### AIM OF THE EXERCISE:
Only the lines from the one containing "Segment every instance" through the end of the material should be printed, exactly as they appear. Leave out pictures.

##### EXERCISE MATERIALS

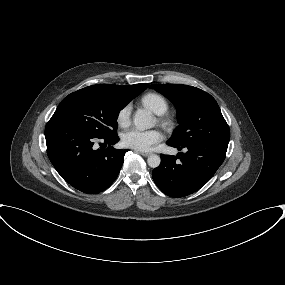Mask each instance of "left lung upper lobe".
<instances>
[{
    "instance_id": "1",
    "label": "left lung upper lobe",
    "mask_w": 285,
    "mask_h": 285,
    "mask_svg": "<svg viewBox=\"0 0 285 285\" xmlns=\"http://www.w3.org/2000/svg\"><path fill=\"white\" fill-rule=\"evenodd\" d=\"M150 88L168 98L178 111L180 126L168 143L182 147L199 142L228 146L229 127L210 94L187 85L153 84Z\"/></svg>"
}]
</instances>
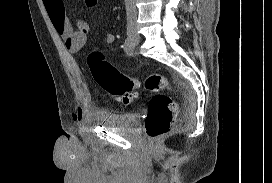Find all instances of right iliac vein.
Masks as SVG:
<instances>
[{
	"label": "right iliac vein",
	"instance_id": "obj_1",
	"mask_svg": "<svg viewBox=\"0 0 272 183\" xmlns=\"http://www.w3.org/2000/svg\"><path fill=\"white\" fill-rule=\"evenodd\" d=\"M129 38L131 39L132 42L136 40V36L133 35L132 33L129 34Z\"/></svg>",
	"mask_w": 272,
	"mask_h": 183
}]
</instances>
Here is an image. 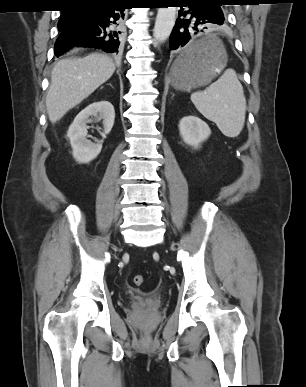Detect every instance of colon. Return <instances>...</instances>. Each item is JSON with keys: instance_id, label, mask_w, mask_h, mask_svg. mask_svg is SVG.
I'll return each mask as SVG.
<instances>
[{"instance_id": "1", "label": "colon", "mask_w": 306, "mask_h": 387, "mask_svg": "<svg viewBox=\"0 0 306 387\" xmlns=\"http://www.w3.org/2000/svg\"><path fill=\"white\" fill-rule=\"evenodd\" d=\"M133 282L137 287H141L145 283V278L142 275H136L133 278Z\"/></svg>"}]
</instances>
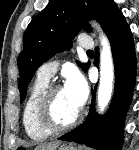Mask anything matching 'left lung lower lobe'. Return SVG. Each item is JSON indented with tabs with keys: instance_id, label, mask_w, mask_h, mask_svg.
<instances>
[{
	"instance_id": "obj_1",
	"label": "left lung lower lobe",
	"mask_w": 139,
	"mask_h": 150,
	"mask_svg": "<svg viewBox=\"0 0 139 150\" xmlns=\"http://www.w3.org/2000/svg\"><path fill=\"white\" fill-rule=\"evenodd\" d=\"M103 29L110 40L115 65V92L110 108L106 115L98 116L94 110V91L86 120L58 139L84 144L98 150H121L124 119L135 85V46L130 28L116 5L111 9ZM95 52L97 66L98 47Z\"/></svg>"
}]
</instances>
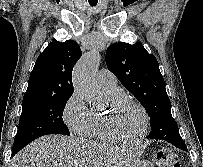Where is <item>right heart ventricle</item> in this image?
Here are the masks:
<instances>
[{
    "instance_id": "e07e8e85",
    "label": "right heart ventricle",
    "mask_w": 203,
    "mask_h": 167,
    "mask_svg": "<svg viewBox=\"0 0 203 167\" xmlns=\"http://www.w3.org/2000/svg\"><path fill=\"white\" fill-rule=\"evenodd\" d=\"M103 91L107 96H109L110 94L117 92L119 90L117 88H111V89H103ZM83 136L92 139L108 140L102 131L100 114L96 112H91L90 121Z\"/></svg>"
}]
</instances>
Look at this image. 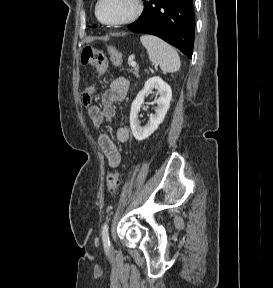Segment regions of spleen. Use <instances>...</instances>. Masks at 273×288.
Segmentation results:
<instances>
[{"label":"spleen","mask_w":273,"mask_h":288,"mask_svg":"<svg viewBox=\"0 0 273 288\" xmlns=\"http://www.w3.org/2000/svg\"><path fill=\"white\" fill-rule=\"evenodd\" d=\"M140 41L147 49L150 61L159 65L163 72L173 73L179 70V55L168 43L153 35H142Z\"/></svg>","instance_id":"spleen-1"}]
</instances>
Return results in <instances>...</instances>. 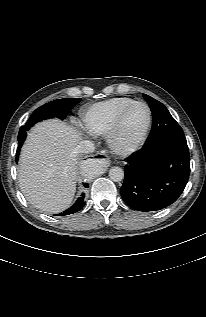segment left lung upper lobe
<instances>
[{
    "label": "left lung upper lobe",
    "instance_id": "5c2ea615",
    "mask_svg": "<svg viewBox=\"0 0 206 317\" xmlns=\"http://www.w3.org/2000/svg\"><path fill=\"white\" fill-rule=\"evenodd\" d=\"M144 98L149 103L153 114L152 130L144 146L165 140L186 142L182 128L171 116L167 108L161 102L148 95H144Z\"/></svg>",
    "mask_w": 206,
    "mask_h": 317
}]
</instances>
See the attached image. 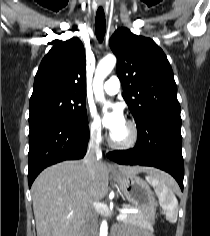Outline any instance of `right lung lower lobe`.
Listing matches in <instances>:
<instances>
[{"instance_id": "98d812e1", "label": "right lung lower lobe", "mask_w": 210, "mask_h": 236, "mask_svg": "<svg viewBox=\"0 0 210 236\" xmlns=\"http://www.w3.org/2000/svg\"><path fill=\"white\" fill-rule=\"evenodd\" d=\"M28 183L47 166L86 154L89 140L88 122L49 119L29 125Z\"/></svg>"}]
</instances>
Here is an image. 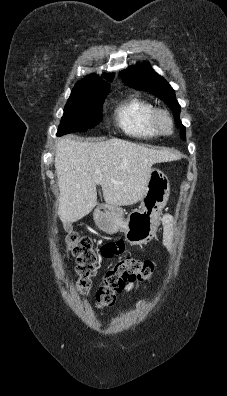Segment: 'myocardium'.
<instances>
[{"label": "myocardium", "instance_id": "myocardium-1", "mask_svg": "<svg viewBox=\"0 0 227 396\" xmlns=\"http://www.w3.org/2000/svg\"><path fill=\"white\" fill-rule=\"evenodd\" d=\"M163 119L167 120V126L162 124ZM151 122L160 135H171L174 132V119L171 113L165 108H154L151 116Z\"/></svg>", "mask_w": 227, "mask_h": 396}]
</instances>
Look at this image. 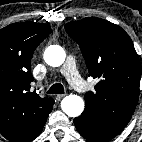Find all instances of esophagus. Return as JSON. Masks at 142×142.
<instances>
[{"label": "esophagus", "mask_w": 142, "mask_h": 142, "mask_svg": "<svg viewBox=\"0 0 142 142\" xmlns=\"http://www.w3.org/2000/svg\"><path fill=\"white\" fill-rule=\"evenodd\" d=\"M66 96V94H58L56 96V100L60 101L62 98H64Z\"/></svg>", "instance_id": "1"}]
</instances>
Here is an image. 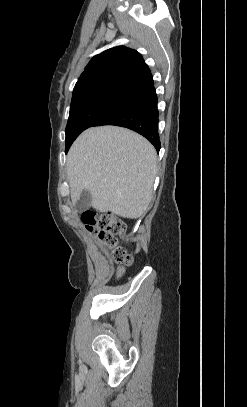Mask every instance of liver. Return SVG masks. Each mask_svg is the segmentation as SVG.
Instances as JSON below:
<instances>
[{
	"label": "liver",
	"instance_id": "6515ba94",
	"mask_svg": "<svg viewBox=\"0 0 247 407\" xmlns=\"http://www.w3.org/2000/svg\"><path fill=\"white\" fill-rule=\"evenodd\" d=\"M157 154L141 135L122 127H92L71 146L67 177L73 205L83 190L94 209L136 219L149 206Z\"/></svg>",
	"mask_w": 247,
	"mask_h": 407
}]
</instances>
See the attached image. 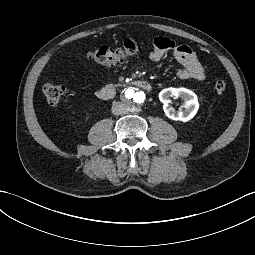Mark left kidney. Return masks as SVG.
Returning <instances> with one entry per match:
<instances>
[{"label":"left kidney","mask_w":255,"mask_h":255,"mask_svg":"<svg viewBox=\"0 0 255 255\" xmlns=\"http://www.w3.org/2000/svg\"><path fill=\"white\" fill-rule=\"evenodd\" d=\"M170 98H180L185 110L176 112L170 104ZM159 100L164 105L165 115L174 121L188 122L199 110L197 95L187 88H165L159 93Z\"/></svg>","instance_id":"5707ae66"}]
</instances>
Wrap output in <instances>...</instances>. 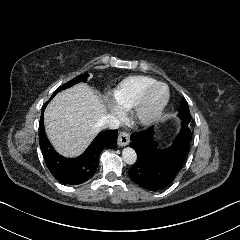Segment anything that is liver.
Here are the masks:
<instances>
[{"mask_svg": "<svg viewBox=\"0 0 240 240\" xmlns=\"http://www.w3.org/2000/svg\"><path fill=\"white\" fill-rule=\"evenodd\" d=\"M98 89L85 82L59 91L48 103L43 123L53 150L62 158L82 156L98 133L97 121L110 113Z\"/></svg>", "mask_w": 240, "mask_h": 240, "instance_id": "liver-1", "label": "liver"}]
</instances>
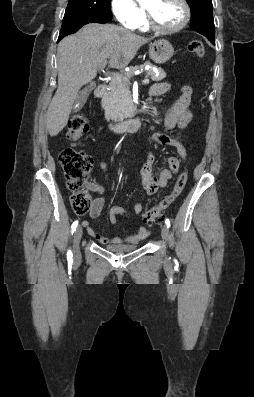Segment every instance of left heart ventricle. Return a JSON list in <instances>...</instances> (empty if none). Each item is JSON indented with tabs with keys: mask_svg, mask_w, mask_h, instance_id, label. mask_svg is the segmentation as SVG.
Returning <instances> with one entry per match:
<instances>
[{
	"mask_svg": "<svg viewBox=\"0 0 254 397\" xmlns=\"http://www.w3.org/2000/svg\"><path fill=\"white\" fill-rule=\"evenodd\" d=\"M146 9L156 24L163 28L175 27L183 17V8L176 0H150Z\"/></svg>",
	"mask_w": 254,
	"mask_h": 397,
	"instance_id": "left-heart-ventricle-1",
	"label": "left heart ventricle"
}]
</instances>
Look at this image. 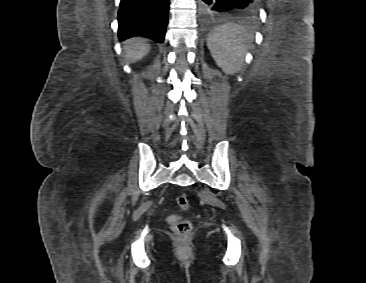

##########

### ANSWER BELOW:
Segment every instance of left heart ventricle. Return a JSON list in <instances>...</instances> (empty if none). Each item is JSON indented with tabs with keys: mask_svg, mask_w, mask_h, instance_id, label. mask_svg is the segmentation as SVG.
Returning <instances> with one entry per match:
<instances>
[{
	"mask_svg": "<svg viewBox=\"0 0 254 397\" xmlns=\"http://www.w3.org/2000/svg\"><path fill=\"white\" fill-rule=\"evenodd\" d=\"M146 9L156 24L163 28L175 27L183 17V8L176 0H150Z\"/></svg>",
	"mask_w": 254,
	"mask_h": 397,
	"instance_id": "left-heart-ventricle-1",
	"label": "left heart ventricle"
}]
</instances>
Look at this image. 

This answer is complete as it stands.